The actual occurrences of kyphosis in our testing set are given by the vector testDF$Kyphosis
, so the following command will tell us which predictions were correct.
testDF$Kyphosis == predictedKyphosis
12 21 32 36 37 38 39 43 44 46 47 51 52
TRUE TRUE TRUE TRUE TRUE FALSE TRUE FALSE FALSE FALSE TRUE TRUE TRUE
57 60 66 68 69 70 76
TRUE TRUE TRUE TRUE TRUE TRUE TRUE
One way to measure the performance of a classification model is to report the proportion of correct predictions, known as the accuracy of the model. Recall that the sum
function, when applied to a logical vector, will return the number of TRUE
s in the vector.
accuracy <- sum(testDF$Kyphosis == predictedKyphosis)/nrow(testDF)
cat("Proportion of correct predictions using testing data: ", accuracy, "\n")
Proportion of correct predictions using testing data: 0.8
cat("Testing data error rate: ", 1-accuracy, "\n")
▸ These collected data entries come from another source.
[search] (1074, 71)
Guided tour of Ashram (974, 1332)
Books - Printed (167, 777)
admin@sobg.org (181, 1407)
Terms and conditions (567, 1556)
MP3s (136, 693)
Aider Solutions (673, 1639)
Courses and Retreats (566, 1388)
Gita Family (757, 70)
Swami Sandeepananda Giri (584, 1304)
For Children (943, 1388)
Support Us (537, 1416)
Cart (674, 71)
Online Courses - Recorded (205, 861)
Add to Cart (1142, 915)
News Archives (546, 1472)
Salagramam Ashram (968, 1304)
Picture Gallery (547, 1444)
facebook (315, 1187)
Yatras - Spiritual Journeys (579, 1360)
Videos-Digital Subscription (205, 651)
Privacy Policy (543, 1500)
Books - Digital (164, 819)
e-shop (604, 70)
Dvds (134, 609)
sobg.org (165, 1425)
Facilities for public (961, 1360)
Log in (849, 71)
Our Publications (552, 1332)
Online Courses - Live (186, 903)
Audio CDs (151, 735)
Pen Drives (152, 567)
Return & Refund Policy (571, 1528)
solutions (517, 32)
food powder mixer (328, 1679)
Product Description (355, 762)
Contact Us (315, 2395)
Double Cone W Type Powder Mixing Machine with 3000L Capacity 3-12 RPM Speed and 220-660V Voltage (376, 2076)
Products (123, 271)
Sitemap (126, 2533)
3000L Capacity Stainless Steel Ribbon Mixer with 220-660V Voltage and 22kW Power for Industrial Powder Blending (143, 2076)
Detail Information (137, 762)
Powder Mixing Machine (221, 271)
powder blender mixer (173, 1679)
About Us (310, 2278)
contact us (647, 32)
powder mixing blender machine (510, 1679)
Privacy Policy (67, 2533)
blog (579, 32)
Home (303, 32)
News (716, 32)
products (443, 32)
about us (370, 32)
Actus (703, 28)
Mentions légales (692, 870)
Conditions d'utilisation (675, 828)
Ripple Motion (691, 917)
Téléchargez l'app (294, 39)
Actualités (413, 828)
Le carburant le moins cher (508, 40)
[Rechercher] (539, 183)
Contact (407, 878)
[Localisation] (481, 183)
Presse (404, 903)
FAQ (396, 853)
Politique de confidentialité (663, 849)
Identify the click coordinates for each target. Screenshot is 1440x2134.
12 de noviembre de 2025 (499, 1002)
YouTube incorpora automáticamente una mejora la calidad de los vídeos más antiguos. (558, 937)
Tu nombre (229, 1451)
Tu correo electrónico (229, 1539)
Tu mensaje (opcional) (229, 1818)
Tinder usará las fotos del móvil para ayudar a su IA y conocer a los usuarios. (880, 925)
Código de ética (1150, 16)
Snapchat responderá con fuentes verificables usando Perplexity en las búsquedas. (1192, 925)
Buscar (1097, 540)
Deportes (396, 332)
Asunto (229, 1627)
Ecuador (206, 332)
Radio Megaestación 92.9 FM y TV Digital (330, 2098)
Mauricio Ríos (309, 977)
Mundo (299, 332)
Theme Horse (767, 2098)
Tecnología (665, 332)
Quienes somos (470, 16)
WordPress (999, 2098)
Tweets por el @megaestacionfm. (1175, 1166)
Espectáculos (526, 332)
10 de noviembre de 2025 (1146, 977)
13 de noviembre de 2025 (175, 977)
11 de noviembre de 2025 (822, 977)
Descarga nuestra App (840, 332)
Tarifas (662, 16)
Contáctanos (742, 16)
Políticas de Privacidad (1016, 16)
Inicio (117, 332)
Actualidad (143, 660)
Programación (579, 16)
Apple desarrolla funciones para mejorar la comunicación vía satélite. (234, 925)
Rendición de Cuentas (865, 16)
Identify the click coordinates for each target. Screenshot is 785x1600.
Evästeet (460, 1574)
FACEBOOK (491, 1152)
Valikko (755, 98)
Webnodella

Testing data error rate: 0.2
Challenge: Try different train/test splits
Before we constructed the models in this episode, we divided the data into a training set and a testing set. Try experimenting with different train/test splits to see if it has any effect on the model accuracy. Specifically, re-do the construction of
model2
, the logistic regression model, with the following modifications.
Try a different value of the random seed. Does the prediction accuracy change?
We originally chose a training set size that was 75% of the size of the
kyphosis
data frame. Experiment with different percentages for the train/test split. Does changing the size of the training set affect the accuracy of the model?Solution
Let’s define a function to avoid repeating code.
testAccuracy <- function(splitPercent, randomSeed) { tSize <- round(splitPercent * nrow(kyphosis)) set.seed(randomSeed) tIndex <- sample(nrow(kyphosis), tSize) trnDF <- kyphosis[tIndex, ] tstDF <- kyphosis[-tIndex, ] kmod <- glm(Kyphosis ~ ., data = trnDF, family = "binomial") predK <- ifelse(predict(kmod, tstDF, type = "response") < 0.5, "absent", "present") return(sum(tstDF$Kyphosis == predK)/nrow(tstDF)) }
Try different seeds:
testAccuracy(0.75, 6789) # our original settings
[1] 0.8
testAccuracy(0.75, 1234)
[1] 0.9
So the choice of seed makes a difference.
Try different split percentages:
testAccuracy(0.9, 6789)
[1] 0.75
testAccuracy(0.5, 6789)
[1] 0.7804878
Key Points
Classical linear and logistic regression models can be thought of as examples of regression and classification models in machine learning.
Testing sets can be used to measure the performance of a model.